11 Kasım 2020 Çarşamba

Neden Tırmanıyoruz Sorusu ?

 

Çoğu tırmancının alışık olduğu gibi her yıl bahar aylarından başlayarak yoğun bir tırmanış dönemine gireriz. 2017 yılının güneşli bahar günleri de benim için böyleydi. Haftasonlarımı spor tırmanış bahçelerinde geçiriyor resmi tatiller ile yıllık izinlerimi birleştirerek geleneksel veya boltlu çok ip boylu rotalar için zaman yaratıyordum. Benzer bir programa, hayat tarzına sahip olmayan veya tırmanmayan iş arkadaşlarım için bu durum oldukça tuhaftı. Mesai saatlerinden sonra kaçar gibi ortadan kaybolan, ofis dışı sosyal ortamlarda pek görünmeyen biri ne yapıyordu? Aslında çoğumuzun duymaya alışkın olduğu “Neden tırmanıyorsun?” sorusunu ben de oldukça sık duyuyordum. Genellikle “sporu sevdiğim, doğa sevgisi, keşif dürtüsü” vs gibi karakteristik cevaplar sıralıyordum. Bu cevaplar karşımdakilere bir ölçüde yeterli geliyordu ama açıkçası bana çok da yeterli gelmiyordu. Başkalarını kandırabilirsiniz ama kendinizi asla J

İşte 2017 baharında bu sorunun peşine düşmüştüm. “Neden tırmanıyoruz?” Biraz araştırmadan sonra önsözünü Conrad Anker’in yazdığı Chris Noble tarafından derlenmiş olan, ismi de tam da benim sorumla bire bir örtüşen “Why We Climb?” isimli kitaba ulaştım. Kitap farklı profillerden başarılı ve tutkulu tırmanıcıların tırmanış motivasyonlarını inceliyordu. Tırmanıcıların tırmanırken hissettiklerini tariflerken ortak bazı cevaplar verdiklerini görmüştüm. Çoğunun o mücadele anında kelimelere dökemediği tatmin edici bir duygu durumu tariflediklerini farkettim. Kitabı bitirdiğimde elimde bu ortak cevaplar ve iki adet de başka referans kitap vardı. Bunlardan birincisi kendisi de bir dağcı olan Doug Robinson’ un kaleme aldığı “Alchemy of Action”, diğeri ise ismini telaffuz etmekten kaçındığım Prof. Dr. Mihayl Csikszentmihalyi’nin 20 yıllık deneysel çabalarının sonuncunda yayımladığı “Akış” idi. Alchemy of Action daha çok vücüdumuzdaki kimyasal süreçlerin aktivitelerimizle tetiklendiğini anlatarak soruya biyolojik bir cevap veriyordu. (Evet, davranışlarımız, duygularımız kimyasal süreçlerin sonucu ve/veya sebebi ve bu cidden benim irkilmeme sebep oluyor.) Akış ise aktivitelerimizin ne olduğuna bakılmaksızın zorluğun ve yeteneklerimizin eş zamanlı olarak sınırlarının zorlanması ile zihni bir duruma ulaştığımızı özetliyordu. Bu zihni durum kendimizi yaptığımız eylemin içinde kaybolmuş, zamandan bağımsızlaşmış hissetmemize yol açıyordu. Tekrarlanan böyle eylemlerin bizi uzun vadede“mutlu” kıldığı sonucuna ulaşılıyordu.

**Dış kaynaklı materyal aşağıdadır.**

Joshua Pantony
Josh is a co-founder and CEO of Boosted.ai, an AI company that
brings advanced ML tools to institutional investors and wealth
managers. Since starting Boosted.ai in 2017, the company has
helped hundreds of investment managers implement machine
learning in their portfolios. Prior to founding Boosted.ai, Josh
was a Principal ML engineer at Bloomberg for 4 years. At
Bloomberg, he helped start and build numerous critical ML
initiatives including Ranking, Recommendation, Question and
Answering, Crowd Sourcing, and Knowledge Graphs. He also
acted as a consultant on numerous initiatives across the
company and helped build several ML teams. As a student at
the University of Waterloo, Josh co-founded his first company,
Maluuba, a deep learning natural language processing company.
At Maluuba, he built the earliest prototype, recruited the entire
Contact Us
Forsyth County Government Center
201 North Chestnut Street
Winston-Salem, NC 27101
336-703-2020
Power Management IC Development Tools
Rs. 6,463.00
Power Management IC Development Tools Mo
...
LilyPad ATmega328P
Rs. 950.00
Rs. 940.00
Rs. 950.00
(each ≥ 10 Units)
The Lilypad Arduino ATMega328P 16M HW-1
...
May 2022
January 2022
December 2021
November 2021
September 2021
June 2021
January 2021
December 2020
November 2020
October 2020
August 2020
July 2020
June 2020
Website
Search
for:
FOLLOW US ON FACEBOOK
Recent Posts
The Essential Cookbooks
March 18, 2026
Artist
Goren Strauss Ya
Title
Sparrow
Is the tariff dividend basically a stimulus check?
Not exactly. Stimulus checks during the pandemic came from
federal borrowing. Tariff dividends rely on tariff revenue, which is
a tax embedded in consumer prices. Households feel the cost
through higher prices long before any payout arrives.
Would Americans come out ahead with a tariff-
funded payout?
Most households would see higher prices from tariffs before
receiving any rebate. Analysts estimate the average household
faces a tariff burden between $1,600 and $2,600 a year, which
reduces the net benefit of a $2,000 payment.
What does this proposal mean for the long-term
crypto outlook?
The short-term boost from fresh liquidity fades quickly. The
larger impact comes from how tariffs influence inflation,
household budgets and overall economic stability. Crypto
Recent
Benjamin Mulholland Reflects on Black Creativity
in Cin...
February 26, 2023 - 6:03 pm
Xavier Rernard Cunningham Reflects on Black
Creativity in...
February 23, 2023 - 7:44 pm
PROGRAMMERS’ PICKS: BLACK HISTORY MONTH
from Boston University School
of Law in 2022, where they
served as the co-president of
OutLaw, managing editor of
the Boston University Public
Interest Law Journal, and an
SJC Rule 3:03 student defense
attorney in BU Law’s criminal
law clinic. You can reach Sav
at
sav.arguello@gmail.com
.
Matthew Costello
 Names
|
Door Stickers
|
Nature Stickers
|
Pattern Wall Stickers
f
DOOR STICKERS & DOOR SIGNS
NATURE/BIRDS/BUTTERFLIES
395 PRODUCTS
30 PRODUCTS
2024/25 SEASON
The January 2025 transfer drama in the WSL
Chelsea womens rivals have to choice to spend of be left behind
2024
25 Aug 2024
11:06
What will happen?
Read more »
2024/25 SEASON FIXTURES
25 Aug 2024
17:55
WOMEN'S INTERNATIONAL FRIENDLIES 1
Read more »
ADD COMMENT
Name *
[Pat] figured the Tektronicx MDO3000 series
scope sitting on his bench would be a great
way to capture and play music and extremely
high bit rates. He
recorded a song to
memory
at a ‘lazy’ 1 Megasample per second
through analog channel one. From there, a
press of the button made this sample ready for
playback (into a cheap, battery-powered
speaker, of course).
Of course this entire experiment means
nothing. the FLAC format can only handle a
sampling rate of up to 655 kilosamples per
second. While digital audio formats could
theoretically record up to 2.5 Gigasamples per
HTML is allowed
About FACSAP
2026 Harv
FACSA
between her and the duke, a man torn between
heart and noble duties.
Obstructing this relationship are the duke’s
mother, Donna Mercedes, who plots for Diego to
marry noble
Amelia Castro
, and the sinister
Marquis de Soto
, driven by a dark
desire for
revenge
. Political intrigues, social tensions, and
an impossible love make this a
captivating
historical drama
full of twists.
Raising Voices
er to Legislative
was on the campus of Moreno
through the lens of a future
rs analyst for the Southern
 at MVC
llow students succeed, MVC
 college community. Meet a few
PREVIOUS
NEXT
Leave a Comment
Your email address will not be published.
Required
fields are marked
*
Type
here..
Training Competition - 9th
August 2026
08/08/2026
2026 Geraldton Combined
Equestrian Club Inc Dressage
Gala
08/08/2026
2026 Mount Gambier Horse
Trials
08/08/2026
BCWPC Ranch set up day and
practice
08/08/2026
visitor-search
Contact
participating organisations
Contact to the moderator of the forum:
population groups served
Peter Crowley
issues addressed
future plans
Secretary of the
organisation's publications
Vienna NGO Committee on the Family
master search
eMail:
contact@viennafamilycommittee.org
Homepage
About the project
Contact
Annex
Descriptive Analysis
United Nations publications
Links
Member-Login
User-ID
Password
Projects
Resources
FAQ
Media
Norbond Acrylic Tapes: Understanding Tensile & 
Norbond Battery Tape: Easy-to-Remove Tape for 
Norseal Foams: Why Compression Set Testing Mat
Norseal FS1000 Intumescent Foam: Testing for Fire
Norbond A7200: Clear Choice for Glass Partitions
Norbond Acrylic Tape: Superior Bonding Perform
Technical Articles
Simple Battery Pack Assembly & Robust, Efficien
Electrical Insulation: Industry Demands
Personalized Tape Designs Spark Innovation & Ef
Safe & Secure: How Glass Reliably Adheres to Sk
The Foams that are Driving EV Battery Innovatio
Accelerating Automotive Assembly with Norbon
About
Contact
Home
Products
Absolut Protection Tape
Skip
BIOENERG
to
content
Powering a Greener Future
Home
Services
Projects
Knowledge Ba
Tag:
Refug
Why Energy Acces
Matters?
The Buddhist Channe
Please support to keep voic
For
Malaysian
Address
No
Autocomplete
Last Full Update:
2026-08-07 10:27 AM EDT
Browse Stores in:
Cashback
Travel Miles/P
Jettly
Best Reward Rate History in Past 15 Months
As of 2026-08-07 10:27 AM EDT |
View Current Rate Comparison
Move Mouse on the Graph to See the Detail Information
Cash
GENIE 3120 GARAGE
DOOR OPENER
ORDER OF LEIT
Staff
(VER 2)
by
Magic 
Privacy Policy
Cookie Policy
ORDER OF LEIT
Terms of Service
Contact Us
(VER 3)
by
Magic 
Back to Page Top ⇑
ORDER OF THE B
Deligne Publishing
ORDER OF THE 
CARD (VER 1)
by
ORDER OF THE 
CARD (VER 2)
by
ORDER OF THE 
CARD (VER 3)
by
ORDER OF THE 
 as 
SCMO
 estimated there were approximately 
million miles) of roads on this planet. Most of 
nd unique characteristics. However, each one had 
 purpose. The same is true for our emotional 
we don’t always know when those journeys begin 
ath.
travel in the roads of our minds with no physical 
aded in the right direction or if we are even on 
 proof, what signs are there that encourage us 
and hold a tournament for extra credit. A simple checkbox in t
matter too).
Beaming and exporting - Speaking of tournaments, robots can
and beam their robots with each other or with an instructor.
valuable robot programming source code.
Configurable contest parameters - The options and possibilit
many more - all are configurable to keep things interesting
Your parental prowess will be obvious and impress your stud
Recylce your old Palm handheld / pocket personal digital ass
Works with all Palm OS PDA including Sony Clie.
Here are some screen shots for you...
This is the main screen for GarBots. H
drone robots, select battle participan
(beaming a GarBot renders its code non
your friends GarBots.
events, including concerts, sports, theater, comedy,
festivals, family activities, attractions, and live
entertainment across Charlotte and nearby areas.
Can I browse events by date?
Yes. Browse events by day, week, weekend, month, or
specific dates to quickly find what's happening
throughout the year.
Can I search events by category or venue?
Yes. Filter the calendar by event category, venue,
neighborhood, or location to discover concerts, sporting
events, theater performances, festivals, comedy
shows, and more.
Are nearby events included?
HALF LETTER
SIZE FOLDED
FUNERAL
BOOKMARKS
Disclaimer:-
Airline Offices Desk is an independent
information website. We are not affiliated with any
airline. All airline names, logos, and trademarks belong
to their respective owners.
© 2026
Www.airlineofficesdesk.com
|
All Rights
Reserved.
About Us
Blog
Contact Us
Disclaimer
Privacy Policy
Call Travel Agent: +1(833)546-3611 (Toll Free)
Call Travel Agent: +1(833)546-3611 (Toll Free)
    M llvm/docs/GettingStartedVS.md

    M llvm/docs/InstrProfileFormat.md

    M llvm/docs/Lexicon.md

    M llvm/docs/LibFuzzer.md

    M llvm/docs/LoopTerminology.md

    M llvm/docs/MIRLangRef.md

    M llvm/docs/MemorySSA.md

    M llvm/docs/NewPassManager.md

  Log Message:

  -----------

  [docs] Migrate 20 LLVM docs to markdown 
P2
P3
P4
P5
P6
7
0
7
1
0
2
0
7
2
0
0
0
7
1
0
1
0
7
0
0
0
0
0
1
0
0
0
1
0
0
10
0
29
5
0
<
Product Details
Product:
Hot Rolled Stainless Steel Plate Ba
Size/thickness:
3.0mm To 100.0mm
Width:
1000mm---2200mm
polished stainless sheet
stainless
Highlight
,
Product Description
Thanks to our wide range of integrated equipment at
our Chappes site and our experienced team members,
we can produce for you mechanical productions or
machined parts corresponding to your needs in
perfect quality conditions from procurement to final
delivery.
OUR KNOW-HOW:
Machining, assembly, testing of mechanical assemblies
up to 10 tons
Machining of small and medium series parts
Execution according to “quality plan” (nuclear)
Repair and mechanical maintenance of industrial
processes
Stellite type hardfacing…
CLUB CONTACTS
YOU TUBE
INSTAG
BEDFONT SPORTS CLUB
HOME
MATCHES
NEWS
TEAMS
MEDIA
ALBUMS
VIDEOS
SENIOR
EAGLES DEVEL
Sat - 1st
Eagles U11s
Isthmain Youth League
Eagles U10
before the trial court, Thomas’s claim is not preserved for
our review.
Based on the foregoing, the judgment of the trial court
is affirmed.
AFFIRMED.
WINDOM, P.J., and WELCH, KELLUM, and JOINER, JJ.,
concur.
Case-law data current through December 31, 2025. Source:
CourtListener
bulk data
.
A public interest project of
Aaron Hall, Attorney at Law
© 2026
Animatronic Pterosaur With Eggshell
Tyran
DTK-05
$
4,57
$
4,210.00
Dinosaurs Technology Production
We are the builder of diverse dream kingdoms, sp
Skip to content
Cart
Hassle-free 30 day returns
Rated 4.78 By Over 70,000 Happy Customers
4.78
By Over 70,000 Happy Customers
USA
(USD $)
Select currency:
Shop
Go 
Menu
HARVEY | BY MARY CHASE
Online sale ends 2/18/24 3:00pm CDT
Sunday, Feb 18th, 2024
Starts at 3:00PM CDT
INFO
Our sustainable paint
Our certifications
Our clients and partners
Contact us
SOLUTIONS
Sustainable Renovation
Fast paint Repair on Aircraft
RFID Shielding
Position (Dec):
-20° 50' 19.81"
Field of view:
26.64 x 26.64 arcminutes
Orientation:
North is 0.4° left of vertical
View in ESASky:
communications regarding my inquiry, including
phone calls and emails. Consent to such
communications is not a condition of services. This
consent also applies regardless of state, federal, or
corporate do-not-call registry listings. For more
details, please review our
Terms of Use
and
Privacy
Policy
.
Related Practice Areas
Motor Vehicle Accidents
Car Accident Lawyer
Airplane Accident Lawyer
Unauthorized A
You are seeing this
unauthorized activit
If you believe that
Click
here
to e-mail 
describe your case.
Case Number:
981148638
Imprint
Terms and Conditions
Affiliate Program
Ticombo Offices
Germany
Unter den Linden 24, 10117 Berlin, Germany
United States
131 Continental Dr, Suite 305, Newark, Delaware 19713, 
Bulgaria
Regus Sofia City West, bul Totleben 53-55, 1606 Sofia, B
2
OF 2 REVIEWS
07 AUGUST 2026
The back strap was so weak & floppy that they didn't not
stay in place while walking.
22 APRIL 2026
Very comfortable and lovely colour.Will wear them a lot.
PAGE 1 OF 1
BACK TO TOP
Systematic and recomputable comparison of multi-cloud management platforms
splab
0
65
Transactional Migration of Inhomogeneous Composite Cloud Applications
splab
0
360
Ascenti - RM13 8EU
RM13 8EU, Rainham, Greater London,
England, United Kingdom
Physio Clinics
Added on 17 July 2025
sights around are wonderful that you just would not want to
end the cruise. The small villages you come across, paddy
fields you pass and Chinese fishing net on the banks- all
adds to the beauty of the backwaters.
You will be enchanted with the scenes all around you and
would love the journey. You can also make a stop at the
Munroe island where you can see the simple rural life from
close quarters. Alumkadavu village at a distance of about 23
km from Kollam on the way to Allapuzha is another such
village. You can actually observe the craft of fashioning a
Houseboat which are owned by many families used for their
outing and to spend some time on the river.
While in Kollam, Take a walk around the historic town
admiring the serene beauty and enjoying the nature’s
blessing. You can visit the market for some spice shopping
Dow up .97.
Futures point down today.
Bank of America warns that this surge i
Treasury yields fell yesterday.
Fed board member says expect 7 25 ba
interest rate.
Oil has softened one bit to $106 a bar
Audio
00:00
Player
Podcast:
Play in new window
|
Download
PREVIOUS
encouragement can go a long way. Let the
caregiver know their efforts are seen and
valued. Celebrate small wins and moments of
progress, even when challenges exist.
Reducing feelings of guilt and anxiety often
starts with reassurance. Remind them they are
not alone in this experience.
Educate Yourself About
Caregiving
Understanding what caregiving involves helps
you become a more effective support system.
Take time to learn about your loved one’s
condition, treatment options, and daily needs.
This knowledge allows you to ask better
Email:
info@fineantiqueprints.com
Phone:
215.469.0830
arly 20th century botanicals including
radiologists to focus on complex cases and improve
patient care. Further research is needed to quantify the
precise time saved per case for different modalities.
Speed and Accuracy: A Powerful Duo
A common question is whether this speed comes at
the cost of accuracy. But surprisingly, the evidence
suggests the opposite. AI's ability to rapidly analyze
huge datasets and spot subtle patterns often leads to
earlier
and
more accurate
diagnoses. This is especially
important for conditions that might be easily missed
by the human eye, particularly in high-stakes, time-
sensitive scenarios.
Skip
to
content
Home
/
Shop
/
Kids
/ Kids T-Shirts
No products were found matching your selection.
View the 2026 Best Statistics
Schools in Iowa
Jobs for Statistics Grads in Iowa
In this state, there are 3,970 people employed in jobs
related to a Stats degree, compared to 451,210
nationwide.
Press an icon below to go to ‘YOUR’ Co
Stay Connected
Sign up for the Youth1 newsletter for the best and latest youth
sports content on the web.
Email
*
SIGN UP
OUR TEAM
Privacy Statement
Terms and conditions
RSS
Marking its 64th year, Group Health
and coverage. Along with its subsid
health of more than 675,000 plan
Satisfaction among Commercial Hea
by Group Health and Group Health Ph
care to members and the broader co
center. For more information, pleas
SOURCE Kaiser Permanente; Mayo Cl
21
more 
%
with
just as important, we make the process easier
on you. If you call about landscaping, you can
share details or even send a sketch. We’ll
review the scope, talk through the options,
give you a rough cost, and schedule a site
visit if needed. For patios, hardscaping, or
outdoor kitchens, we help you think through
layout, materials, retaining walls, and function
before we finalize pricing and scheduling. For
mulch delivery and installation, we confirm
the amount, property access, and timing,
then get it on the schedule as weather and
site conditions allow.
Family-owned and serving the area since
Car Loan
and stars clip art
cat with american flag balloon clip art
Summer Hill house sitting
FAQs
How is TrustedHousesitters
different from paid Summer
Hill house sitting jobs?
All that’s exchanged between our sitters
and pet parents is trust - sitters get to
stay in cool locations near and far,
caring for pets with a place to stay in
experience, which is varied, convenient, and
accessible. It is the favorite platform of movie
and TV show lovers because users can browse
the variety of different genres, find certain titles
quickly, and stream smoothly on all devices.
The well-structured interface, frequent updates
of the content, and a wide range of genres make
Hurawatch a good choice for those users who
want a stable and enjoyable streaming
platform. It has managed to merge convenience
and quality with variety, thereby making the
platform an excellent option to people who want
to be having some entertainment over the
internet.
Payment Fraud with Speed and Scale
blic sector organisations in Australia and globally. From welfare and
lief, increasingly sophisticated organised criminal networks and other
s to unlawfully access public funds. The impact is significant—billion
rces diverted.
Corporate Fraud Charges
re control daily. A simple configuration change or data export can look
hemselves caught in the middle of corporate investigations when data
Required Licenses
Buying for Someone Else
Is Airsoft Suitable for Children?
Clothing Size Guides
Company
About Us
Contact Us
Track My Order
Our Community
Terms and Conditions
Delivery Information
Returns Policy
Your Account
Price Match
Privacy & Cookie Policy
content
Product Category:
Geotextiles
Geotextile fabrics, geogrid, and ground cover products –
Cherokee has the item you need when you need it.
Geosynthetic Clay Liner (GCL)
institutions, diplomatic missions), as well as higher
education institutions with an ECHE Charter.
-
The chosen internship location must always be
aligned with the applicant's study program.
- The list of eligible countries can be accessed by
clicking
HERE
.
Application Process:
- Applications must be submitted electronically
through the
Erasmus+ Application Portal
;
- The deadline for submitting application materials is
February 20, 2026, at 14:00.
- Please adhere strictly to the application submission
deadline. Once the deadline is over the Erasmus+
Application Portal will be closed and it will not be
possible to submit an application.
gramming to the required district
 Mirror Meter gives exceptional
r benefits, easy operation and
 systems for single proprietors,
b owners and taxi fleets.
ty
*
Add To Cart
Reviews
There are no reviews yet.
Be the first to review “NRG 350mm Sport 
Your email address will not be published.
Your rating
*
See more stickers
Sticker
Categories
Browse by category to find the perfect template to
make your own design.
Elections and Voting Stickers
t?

Bu konuyu Aykut ile tartıştığımızda BDK Kuzey Duvarı Kış tırmanışındaki ruh halinden örnek vermiş hatta “Kendimi dışardan izler gibiydim. Sadece yapılması gerekeni yapıyor ve olumsuz herhangi bir şey hissetmiyordum”  demişti. “Akış” teorisi ile pratiği bu cevapla kafamda örtüştü.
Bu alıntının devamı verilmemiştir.